Fundamental Forecast for EUR/USD: Neutral
- The ECB meets this week, but it is an off-cycle meeting for staff projections, so no change in policy is expected. ECB President Draghi’s press conference is in the spotlight.
- Profit taking in the Euro is possible if the ECB takes issue with the rally in the exchange rate and underperformance in energy prices in recent weeks.
- See our Q3’17 EUR/USD forecast at the start of the new quarter.
The Euro took a step back last week, even as the US Dollar suffered broadly, perhaps exposing the Euro as a currency whose good fortune has been priced in. The most recent driver, higher sovereign bond yields on the back of hawkish commentary from European Central Bank officials, had run its course.

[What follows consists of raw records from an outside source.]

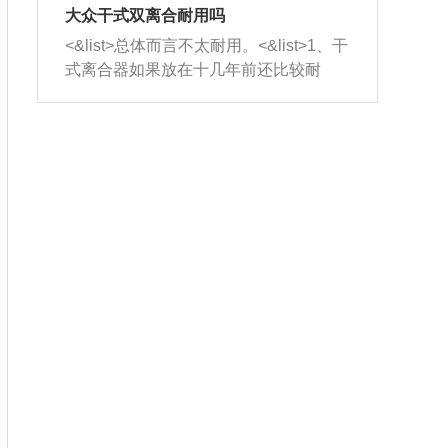
室，最后形成废气排出，就可以让三元
无法制作，需要将车辆送到修理厂或4s
造成烧机油。<&list>3、机油粘度。使用
大众干式双离合耐用吗
催化器得到清洗，排气管堵塞的情况就
店；<&list>2.车辆半轴套管防尘罩破
机油粘度过小的话，同样会有烧机油现
<&list>总体而言不太耐用。<&list>1、干
能够得到解决。
裂，破裂后会出现漏油现象，使半轴磨
象，机油粘度过小具有很好的流动性，
式离合器如果放在十几年前还比较耐
损严重，磨损的半轴容易损坏，产生异
容易窜入到气缸内，参与燃烧。<&list>
用，但是由于现在的汽车发动机动力输
响；<&list>3.稳定器的转向胶套和球头
4、机油量。机油量过多，机油压力过
出越来越高，使得干式离合器散热不足
老化，一般是使用时间过长造成的。解
大，会将部分机油压入气缸内，也会出
的缺陷也逐渐暴露出来。<&list>2、由于
决方法是更换新的质量好的转向橡胶套
现烧机油。<&list>5、机油滤清器堵塞：
干式双离合的工作环境暴露在空气中，
和球头。
会导致进气不畅，使进气压力下降，形
而离合器的散热也是通离合器罩上面的
成负压，使机油在负压的情况下吸入燃
几个小孔来进行散热。但是在行驶过程
烧室引起烧机油。<&list>6、正时齿轮或
中变速箱需要换挡，就不得不使得离合
链条磨损：正时齿轮或链条的磨损会引
器频繁工作。<&list>3、长时间的低速行
起气阀和曲轴的正时不同步。由于轮齿
驶以及过于频繁的启停，导致离合器的
或链条磨损产生的过量侧隙，使得发动
温度不断升高，而低速行驶时空气流动
机的调节无法实现：前一圈的正时和下
效率不高，无法将离合器中的热量有效
一圈可能就不一样。当气阀和活塞的运
的带走，导致离合器内部的温度不断升
动不同步时，会造成过大的机油消耗。
高，加速离合器的磨损。
解决方法：更换正时齿轮或链条。<&list
>7、内垫圈、进风口破裂：新的发动机
设计中，经常采用各种由金属和其他材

Even with the ECB set to meet this Thursday for the July meeting, a lack of new staff economic projections (SEPs) should keep a lid on interest rate speculation. As a result, with the ECB set to keep rates unchanged, traders should be focusing on President Mario Draghi’s press conference for clues as to what the central bank will do next.
With the ECB quiet for some time about the FX channel, the Euro had been given some breathing room to rally against its peers. Yet the Euro’s strength may only be tolerated for so long. The ECB’s technical assumption for EUR/USD in 2017 is 1.0800; it closed last week just above $1.1450. Brent Oil, the energy input the ECB bases their inflation forecasts around, is forecast at $51.60 per barrel for 2017. Energy prices are underperforming the ECB’s forecast by -5.2%.

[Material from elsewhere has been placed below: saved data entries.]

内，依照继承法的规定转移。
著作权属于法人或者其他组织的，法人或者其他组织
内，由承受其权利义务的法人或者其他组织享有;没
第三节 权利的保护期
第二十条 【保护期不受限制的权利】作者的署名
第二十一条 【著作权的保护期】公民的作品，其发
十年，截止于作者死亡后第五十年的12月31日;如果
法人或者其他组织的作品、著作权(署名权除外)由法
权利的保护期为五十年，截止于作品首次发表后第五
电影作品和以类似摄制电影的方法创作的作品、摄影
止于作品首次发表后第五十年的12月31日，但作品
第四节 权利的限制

A few more months of a stronger Euro, weaker energy prices, and persistent underperformance in inflation readings, and it’s easy to envision the ECB taking issue with the market’s hawkish interpretation of the policy adjustments being made. For now, it seems officials are suggesting that a step down in the QE program could come as soon as September.The key point is that it’s just not going to be this week. Due to the fact that the ECB is one of many central banks that have fallen into a predictable pattern of when policy action is most likely to arrive – only when forecasts are updated – this means that September or December will likely be when any significant issues are raised.
Market positioning would dictate that a move lower in the Euro on Thursday around the ECB rate decision would be of the profit taking variety. Certainly, the Euro long trade is getting crowded (relatively speaking). According to the CFTC’s latest COT report, there were 83.8K net-long contracts held by speculators in the futures market for the week ended July 11, the highest level since the week ended May 3, 2011.
In lieu of new staff forecasts, ECB President Mario Draghi’s press conference will carry additional weight as market participants try to read between the lines. Given the recent pattern of President Draghi trying explicitly to prevent a sharp correction higher in core sovereign yields after ECB rate decisions, the Euro may be hard pressed to find bullish drivers on Thursday.